Everything in the listing below needs restating exactly, apart from the pictures.

----------

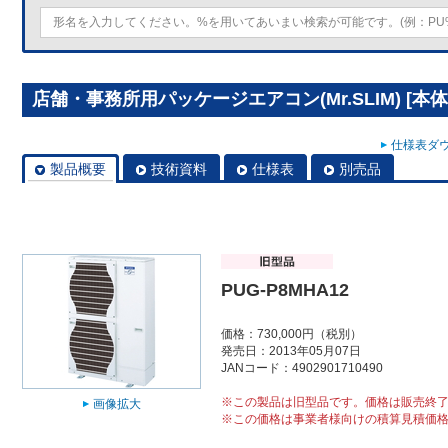
店舗・事務所用パッケージエアコン(Mr.SLIM) [本体
仕様表ダウ
製品概要
技術資料
仕様表
別売品
PUG-P8MHA12
価格：730,000円（税別）
発売日：2013年05月07日
JANコード：4902901710490
※この製品は旧型品です。価格は販売終
画像拡大
※この価格は事業者様向けの積算見積価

----------

• _Answer area_
店舗・事務所用パッケージエアコン(Mr.SLIM) [本体
仕様表ダウ
製品概要
技術資料
仕様表
別売品
PUG-P8MHA12
価格：730,000円（税別）
発売日：2013年05月07日
JANコード：4902901710490
※この製品は旧型品です。価格は販売終
画像拡大
※この価格は事業者様向けの積算見積価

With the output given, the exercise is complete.